Administration of single doses of a drug are occasionally encountered in clinical practice, but it is more common to use single doses to determine the pharmacoki-
netic profile of a drug. Figures 5.1 and 5.2 illustrate such a use of single doses. Following a single dose, concentrations can be monitored until no longer analytically detectable and a complete pharmacokinetic profile is described.
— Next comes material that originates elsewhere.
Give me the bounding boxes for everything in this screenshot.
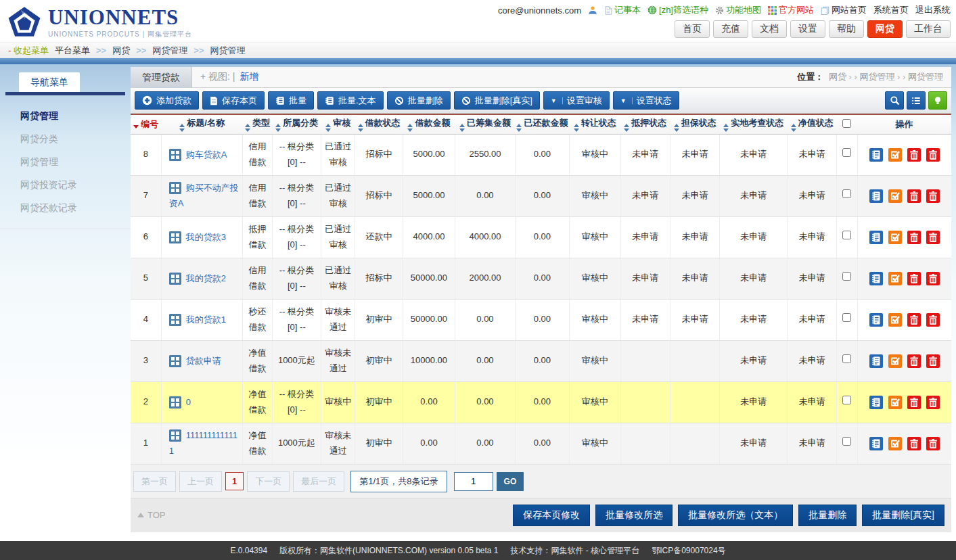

In clinical practice, drugs are more commonly administered in multiple doses, with the second dose usually given before the first dose is completely eliminated. Figure 5.4 shows a representative time-concentration profile for multiple dosing of a drug with a t1/2 of 8 hours. With each successive dose up to approximately five doses, the concentration of drug keeps increasing, a phenomenon known as accumulation. The final concentrations of drug reached depend on the elimination rate of the drug, the dosing frequency, and the actual dose. Thus, for a given drug, concentrations will reach higher steady-state values if the drug is given more frequently or in greater doses. In contrast, the time to reach steady state is affected by neither the dose amount nor dosing frequency. The time to reach steady state is solely affected by the elimination rate (which is reflected in the t1/2). Giving a larger dose or giving the dose more often will not change the time needed to reach steady state (except in the case of a bolus dose, as discussed later).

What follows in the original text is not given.